Stella had been a happy child on her island of Rhodes where Turks, Greeks, and Jews – (mostly Sephardi that had escaped the persecution of the ‘Most Catholic Kings’ )– lived together for centuries, each one following its own traditions and customs. From 1912, the island was governed by Italians, and from 1923, it also became recognized as an Italian province in every sense, with its own license plate initials: RD. Stella grew up in this small cosmopolitan universe speaking Ladino (the Spanish spoken by Spanish Jews), French, and of course, Italian, the language that was taught to all of the Rhodian children, along with our literature, history and music. She was (and she felt to be) an Italian in every sense; everything that was Italian seemed beautiful, elegant, and refined to her.

In 1938, the infamy of the racial laws also hit the small Jewish community on the island and it is only thanks to a couple of anti-Fascist teachers that the Jewish kids of Rhodes were able to continue their education. But the worst came one hot July day in 1944, when the Nazis – who after the armistice had seized control of Rhodes – proceeded to sweep up and deport the island’s entire Jewish community, using the lists of Jewish citizens accurately prepared by the Italian authorities. The war was in its final stage, the defeat of the Axis powers was by then certain, but the order was nonetheless carried out, and Stella, along with her entire family and about 1,800 Rhodian Jews, was taken to Auschwitz.
Stella’s family was exterminated and only she and her siblings survive those endless, agonizing months. After the camp is liberated, the rescuers ask the survivors where they want to go. Stella knows that all of the homes of the Rhodian Jews have been seized and confiscated, and she asks to go to Italy. She is Italian in every sense, but she has never been to Italy. She arrives in Florence, and slowly comes back to life again in the capital of the Renaissance that she had studied from when she was a child.

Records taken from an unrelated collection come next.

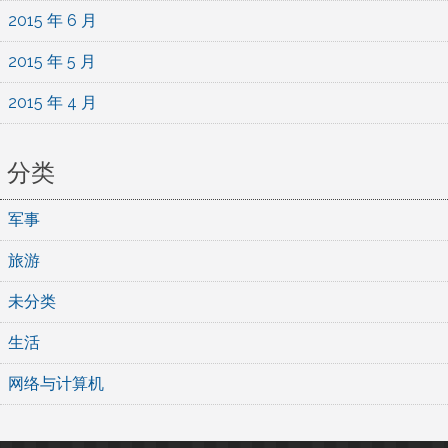
2015 年 6 月
2015 年 5 月
2015 年 4 月
分类
军事
旅游
未分类
生活
网络与计算机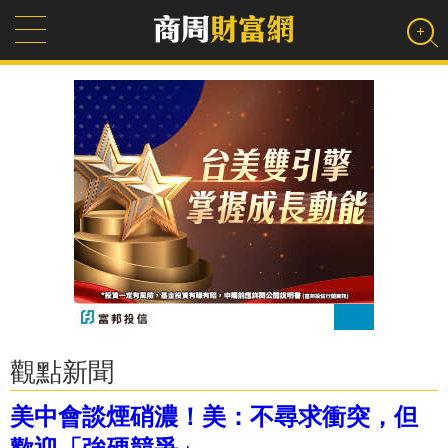
觀點新聞
美中會談煙硝濃！美：不尋求衝突，但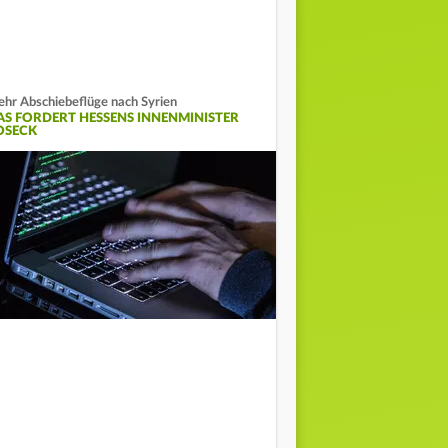
hr Abschiebeflüge nach Syrien
AS FORDERT HESSENS INNENMINISTER
OSECK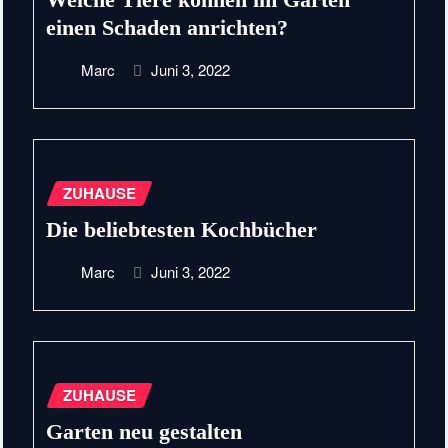
einen Schaden anrichten?
Marc
Juni 3, 2022
ZUHAUSE
Die beliebtesten Kochbücher
Marc
Juni 3, 2022
ZUHAUSE
Garten neu gestalten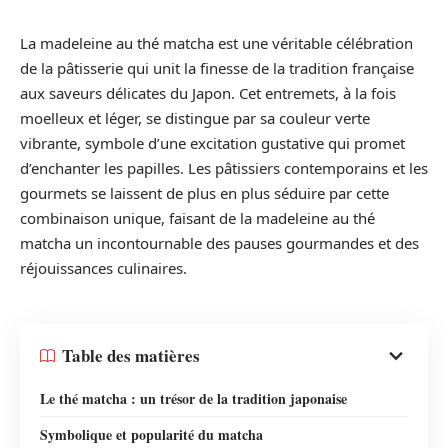
La madeleine au thé matcha est une véritable célébration
de la pâtisserie qui unit la finesse de la tradition française
aux saveurs délicates du Japon. Cet entremets, à la fois
moelleux et léger, se distingue par sa couleur verte
vibrante, symbole d’une excitation gustative qui promet
d’enchanter les papilles. Les pâtissiers contemporains et les
gourmets se laissent de plus en plus séduire par cette
combinaison unique, faisant de la madeleine au thé
matcha un incontournable des pauses gourmandes et des
réjouissances culinaires.
Table des matières
Le thé matcha : un trésor de la tradition japonaise
Symbolique et popularité du matcha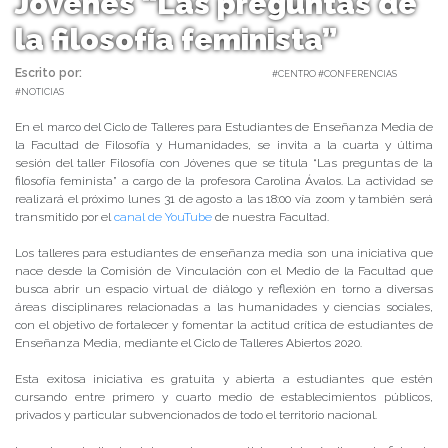
Jóvenes “Las preguntas de
la filosofía feminista”
Escrito por:
Carolina Angulo | 25/08/2020 |
#CENTRO #CONFERENCIAS
#NOTICIAS
En el marco del Ciclo de Talleres para Estudiantes de Enseñanza Media de
la Facultad de Filosofía y Humanidades, se invita a la cuarta y última
sesión del taller Filosofía con Jóvenes que se titula “Las preguntas de la
filosofía feminista” a cargo de la profesora Carolina Ávalos. La actividad se
realizará el próximo lunes 31 de agosto a las 18:00 vía zoom y también será
transmitido por el
canal de YouTube
de nuestra Facultad.
Los talleres para estudiantes de enseñanza media son una iniciativa que
nace desde la Comisión de Vinculación con el Medio de la Facultad que
busca abrir un espacio virtual de diálogo y reflexión en torno a diversas
áreas disciplinares relacionadas a las humanidades y ciencias sociales,
con el objetivo de fortalecer y fomentar la actitud crítica de estudiantes de
Enseñanza Media, mediante el Ciclo de Talleres Abiertos 2020.
Esta exitosa iniciativa es gratuita y abierta a estudiantes que estén
cursando entre primero y cuarto medio de establecimientos públicos,
privados y particular subvencionados de todo el territorio nacional.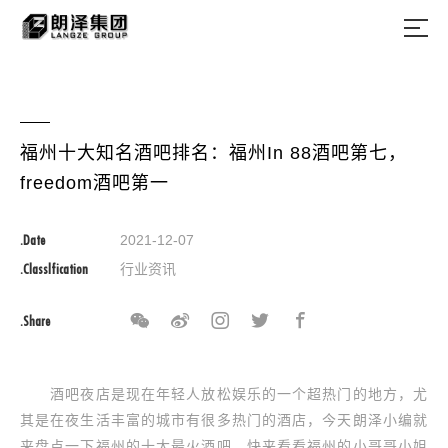
福州十大知名酒吧排名：福州In 88酒吧第七，
freedom酒吧第一
.Date
2021-12-07
.Classlfication
行业资讯
.Share
酒吧夜店是现在年轻人放松娱乐的一个超热门的地方，尤
其是在夜生活丰富的城市有很多热门的酒店，今天朗泽小编就
来盘点一下福州的十大最火酒吧，快来看看福州的小哥哥小姐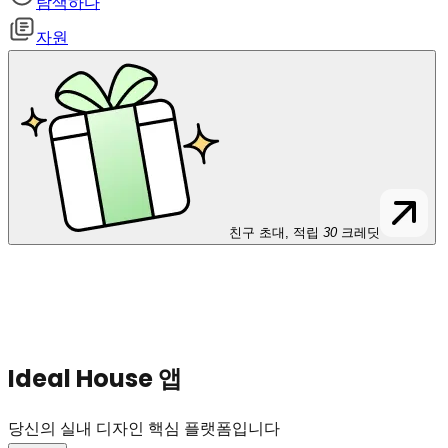
탐색하다
자원
친구 초대, 적립
30
크레딧
Ideal House 앱
당신의 실내 디자인 핵심 플랫폼입니다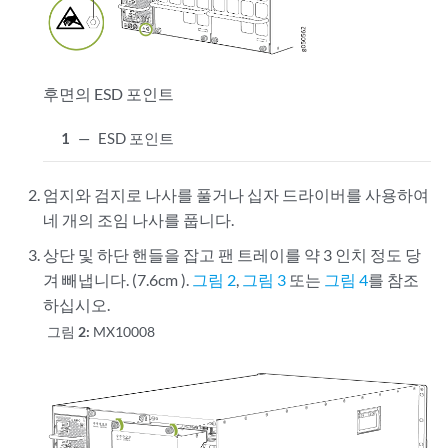
후면의 ESD 포인트
1
—
ESD 포인트
엄지와 검지로 나사를 풀거나 십자 드라이버를 사용하여
네 개의 조임 나사를 풉니다.
상단 및 하단 핸들을 잡고 팬 트레이를 약 3 인치 정도 당
겨 빼냅니다. (7.6cm ).
그림 2
,
그림 3
또는
그림 4
를 참조
하십시오.
그림 2:
MX10008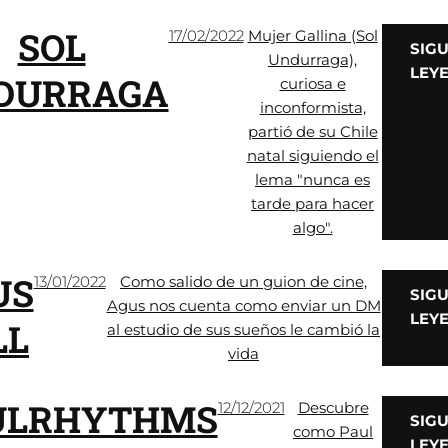
SOL
17/02/2022
Mujer Gallina (Sol
SIG
Undurraga),
LEY
DURRAGA
curiosa e
inconformista,
partió de su Chile
natal siguiendo el
lema "nunca es
tarde para hacer
algo".
US
13/01/2022
Como salido de un guion de cine,
SIG
Agus nos cuenta como enviar un DM
LEY
LL
al estudio de sus sueños le cambió la
vida
ULRHYTHMS
12/12/2021
Descubre
SIG
como Paul
LEY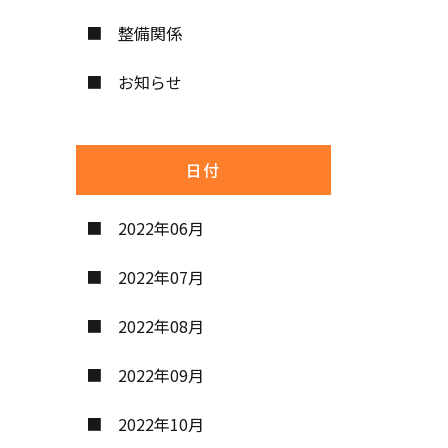
整備関係
お知らせ
日付
2022年06月
2022年07月
2022年08月
2022年09月
2022年10月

At the end of the 1940s, she arrives in New York. There is a building where many Jews have been put up. They call it “the Vatican”. And it is right in New York where, many years after her arrival, I come to know Stella. She is a very active Board Member of the Centro Primo Levi, and together with her and her colleagues we organize many initiatives on Italian Judaism. Stella never ceases to fascinate me with her wisdom, her profound humanity, and her sense of humor. But above all, Stella remains for me an example for her profound and deliberate Italianness, an Italianness of culture and affection that was put to the test, but never dimmed, when Italy and the Italians betrayed their fellow Jewish citizens, actively participating in their segregation, deportation and extermination.

Stella loves Dante and Verdi because she feels that they belong to her, because there is also a part of her in those verses, in that music. I will see her Monday outside the Consulate General of Italy in New York, where each year we read the names of all the Italian victims of the Shoah. We will all remain there for about 10 minutes or so, we’ll read the list of names that will be assigned to us and then we’ll leave. Stella will remain there the entire day, despite the suggestions and the reprimands of the many friends who love her and would like her to avoid the cold and take care of herself. The first thing I’ll do when I get there, I will look in the crowd for her reassuring smile.